> **YOUR ASSIGNMENT**:
Each line of the records containing "Accessed" is to be copied out and returned.

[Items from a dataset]
============================================================
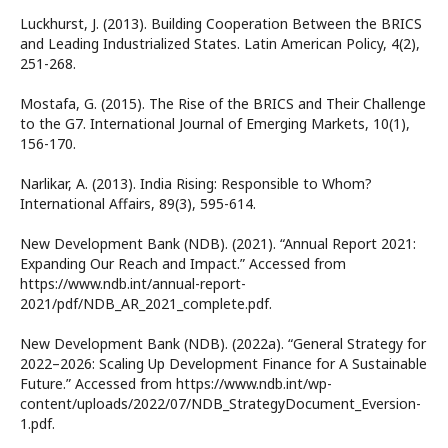
Luckhurst, J. (2013). Building Cooperation Between the BRICS
and Leading Industrialized States. Latin American Policy, 4(2),
251-268.
Mostafa, G. (2015). The Rise of the BRICS and Their Challenge
to the G7. International Journal of Emerging Markets, 10(1),
156-170.
Narlikar, A. (2013). India Rising: Responsible to Whom?
International Affairs, 89(3), 595-614.
New Development Bank (NDB). (2021). “Annual Report 2021:
Expanding Our Reach and Impact.” Accessed from
https://www.ndb.int/annual-report-
2021/pdf/NDB_AR_2021_complete.pdf.
New Development Bank (NDB). (2022a). “General Strategy for
2022–2026: Scaling Up Development Finance for A Sustainable
Future.” Accessed from https://www.ndb.int/wp-
content/uploads/2022/07/NDB_StrategyDocument_Eversion-
1.pdf.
============================================================
> **SOLUTION FOR THIS EXERCISE**:
Expanding Our Reach and Impact.” Accessed from
Future.” Accessed from https://www.ndb.int/wp-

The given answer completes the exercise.